タブレット型学習用パソコンを使い、授業を受ける高校生たち。県教委が全国に先駆けて取り組み、今年で4年目を迎えた=佐賀市内の高校

 佐賀県教育委員会は7日、全県立高入学時に1人1台購入しているタブレット型学習用パソコン(PC)を、早ければ来年度から県の備品として無償貸与する方針を明らかにした。端末価格の低下や保護者負担の軽減から県費での対応が可能と判断した。導入4年目での方針転換に、従来購入してきた生徒の保護者からは不満が予想され、論議を呼びそうだ。

 専門家の意見を聞く「ICT利活用教育の推進に関する事業改善検討委員会」で県が同日、提示した。

 県教委によると、備品とする学習用PCは1学年あたり約6千台で、5年間の使用を想定。リースか購入かは必要経費を考慮して決める。生徒は校内での授業や部活動に活用し、従来通り家庭でも使用できる。

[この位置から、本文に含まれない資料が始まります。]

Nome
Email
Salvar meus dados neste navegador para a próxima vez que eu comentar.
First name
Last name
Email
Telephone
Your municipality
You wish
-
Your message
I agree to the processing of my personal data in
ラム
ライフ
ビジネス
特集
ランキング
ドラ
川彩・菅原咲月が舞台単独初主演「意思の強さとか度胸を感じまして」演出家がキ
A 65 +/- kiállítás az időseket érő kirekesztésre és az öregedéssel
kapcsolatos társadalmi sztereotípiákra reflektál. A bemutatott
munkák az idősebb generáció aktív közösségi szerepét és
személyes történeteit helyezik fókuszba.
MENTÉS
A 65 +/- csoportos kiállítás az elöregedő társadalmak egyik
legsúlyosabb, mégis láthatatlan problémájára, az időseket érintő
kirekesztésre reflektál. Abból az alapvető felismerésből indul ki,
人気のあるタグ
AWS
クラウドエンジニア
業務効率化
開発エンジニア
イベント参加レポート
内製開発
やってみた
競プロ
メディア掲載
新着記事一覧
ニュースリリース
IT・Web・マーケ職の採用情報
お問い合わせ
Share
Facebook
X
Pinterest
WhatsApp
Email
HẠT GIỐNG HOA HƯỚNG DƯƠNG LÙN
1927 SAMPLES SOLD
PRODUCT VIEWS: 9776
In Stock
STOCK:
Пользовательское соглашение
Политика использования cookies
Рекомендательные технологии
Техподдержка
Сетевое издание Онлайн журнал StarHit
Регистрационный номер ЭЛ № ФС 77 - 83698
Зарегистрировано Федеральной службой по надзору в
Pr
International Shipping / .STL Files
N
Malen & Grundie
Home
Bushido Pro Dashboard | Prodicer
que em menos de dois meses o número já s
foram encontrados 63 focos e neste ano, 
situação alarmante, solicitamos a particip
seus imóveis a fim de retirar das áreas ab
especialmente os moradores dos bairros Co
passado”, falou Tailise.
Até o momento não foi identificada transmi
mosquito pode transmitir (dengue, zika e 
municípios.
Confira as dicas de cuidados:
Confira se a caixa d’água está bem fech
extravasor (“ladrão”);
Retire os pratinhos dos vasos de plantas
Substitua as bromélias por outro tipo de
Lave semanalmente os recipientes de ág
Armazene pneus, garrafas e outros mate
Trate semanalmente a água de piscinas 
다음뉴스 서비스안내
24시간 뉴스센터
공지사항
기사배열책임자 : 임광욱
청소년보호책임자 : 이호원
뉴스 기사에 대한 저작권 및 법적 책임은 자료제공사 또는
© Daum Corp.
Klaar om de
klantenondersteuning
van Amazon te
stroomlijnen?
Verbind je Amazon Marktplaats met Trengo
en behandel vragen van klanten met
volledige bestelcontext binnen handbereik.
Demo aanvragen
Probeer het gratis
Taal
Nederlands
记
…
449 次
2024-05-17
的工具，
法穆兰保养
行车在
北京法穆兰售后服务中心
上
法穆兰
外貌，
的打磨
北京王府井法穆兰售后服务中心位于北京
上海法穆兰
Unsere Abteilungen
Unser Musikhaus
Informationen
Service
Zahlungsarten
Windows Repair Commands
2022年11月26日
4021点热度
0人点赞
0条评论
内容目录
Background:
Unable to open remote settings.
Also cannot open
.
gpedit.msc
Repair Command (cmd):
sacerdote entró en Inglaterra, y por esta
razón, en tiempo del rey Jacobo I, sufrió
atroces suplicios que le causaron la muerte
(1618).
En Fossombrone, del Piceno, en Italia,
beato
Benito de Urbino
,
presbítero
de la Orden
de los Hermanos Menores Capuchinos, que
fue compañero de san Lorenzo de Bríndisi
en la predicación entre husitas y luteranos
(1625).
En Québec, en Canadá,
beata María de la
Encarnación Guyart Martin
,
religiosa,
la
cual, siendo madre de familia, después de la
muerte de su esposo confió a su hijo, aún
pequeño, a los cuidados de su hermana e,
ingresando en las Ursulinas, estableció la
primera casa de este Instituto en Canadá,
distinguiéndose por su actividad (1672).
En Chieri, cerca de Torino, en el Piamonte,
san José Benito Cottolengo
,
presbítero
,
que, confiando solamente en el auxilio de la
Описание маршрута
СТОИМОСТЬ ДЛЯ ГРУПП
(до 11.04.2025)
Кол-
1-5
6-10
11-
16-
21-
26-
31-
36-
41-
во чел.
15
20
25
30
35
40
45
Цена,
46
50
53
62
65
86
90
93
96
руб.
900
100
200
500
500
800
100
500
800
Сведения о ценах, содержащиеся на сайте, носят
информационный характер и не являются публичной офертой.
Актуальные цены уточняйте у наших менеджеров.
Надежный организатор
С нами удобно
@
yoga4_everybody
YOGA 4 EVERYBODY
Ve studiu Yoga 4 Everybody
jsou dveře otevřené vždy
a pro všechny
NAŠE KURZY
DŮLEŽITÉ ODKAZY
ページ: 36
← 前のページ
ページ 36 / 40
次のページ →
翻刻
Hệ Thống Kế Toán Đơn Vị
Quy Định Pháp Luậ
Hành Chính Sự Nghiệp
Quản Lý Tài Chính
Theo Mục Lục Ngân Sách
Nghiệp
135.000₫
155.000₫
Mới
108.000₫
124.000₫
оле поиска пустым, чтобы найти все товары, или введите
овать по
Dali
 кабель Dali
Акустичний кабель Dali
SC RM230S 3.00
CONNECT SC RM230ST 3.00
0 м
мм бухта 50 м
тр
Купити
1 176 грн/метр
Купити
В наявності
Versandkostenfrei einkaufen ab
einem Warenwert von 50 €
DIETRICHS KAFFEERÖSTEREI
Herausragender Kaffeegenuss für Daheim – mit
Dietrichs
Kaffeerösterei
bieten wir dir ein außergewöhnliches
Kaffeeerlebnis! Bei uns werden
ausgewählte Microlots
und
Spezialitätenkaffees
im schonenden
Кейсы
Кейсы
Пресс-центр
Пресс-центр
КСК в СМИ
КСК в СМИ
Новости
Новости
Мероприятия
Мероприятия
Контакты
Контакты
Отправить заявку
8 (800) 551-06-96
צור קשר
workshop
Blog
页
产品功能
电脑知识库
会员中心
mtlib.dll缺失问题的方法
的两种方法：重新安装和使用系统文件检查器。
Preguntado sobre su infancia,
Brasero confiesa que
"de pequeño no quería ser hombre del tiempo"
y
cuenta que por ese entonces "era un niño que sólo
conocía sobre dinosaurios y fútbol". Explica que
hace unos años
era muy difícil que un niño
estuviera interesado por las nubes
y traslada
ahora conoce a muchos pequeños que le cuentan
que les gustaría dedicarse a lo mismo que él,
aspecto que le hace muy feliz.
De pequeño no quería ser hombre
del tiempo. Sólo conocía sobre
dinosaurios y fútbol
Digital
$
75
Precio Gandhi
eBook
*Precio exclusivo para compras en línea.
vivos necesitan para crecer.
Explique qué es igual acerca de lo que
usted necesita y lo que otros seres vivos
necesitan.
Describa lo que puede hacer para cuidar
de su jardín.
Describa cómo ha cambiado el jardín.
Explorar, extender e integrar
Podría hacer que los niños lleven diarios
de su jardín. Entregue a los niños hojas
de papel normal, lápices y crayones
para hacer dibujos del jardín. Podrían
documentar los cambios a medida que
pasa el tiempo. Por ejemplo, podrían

 本年度の自己負担額は1人当たり4万8千円(昨年度まで3年間は5万円)で、実際の端末代金7万6千円との差額は県が補助している。17年度当初予算には、補助金約1億8800万円を計上した。

 県費負担だった問題集などのデジタル教材は保護者負担に変更する考えだが、「年間数千円程度で、3年間でも現在の負担額を超えることはない」(県教育情報化支援室)という。

 端末の自己負担は導入当初から高額だとして保護者などの反発があった。本年度も生徒の15%弱は貸付金を利用して月2千円の分割払いにしたり、奨学金に上乗せして借り卒業後に返済したりするという。

 方針変更に関し県教育情報化支援室の碇浩一室長は「導入時は購入する形が最適だと判断したが、PCの仕様を見直し、端末価格も下がっている。保護者負担を軽減してICT推進をしっかり根付かせたい」と話す。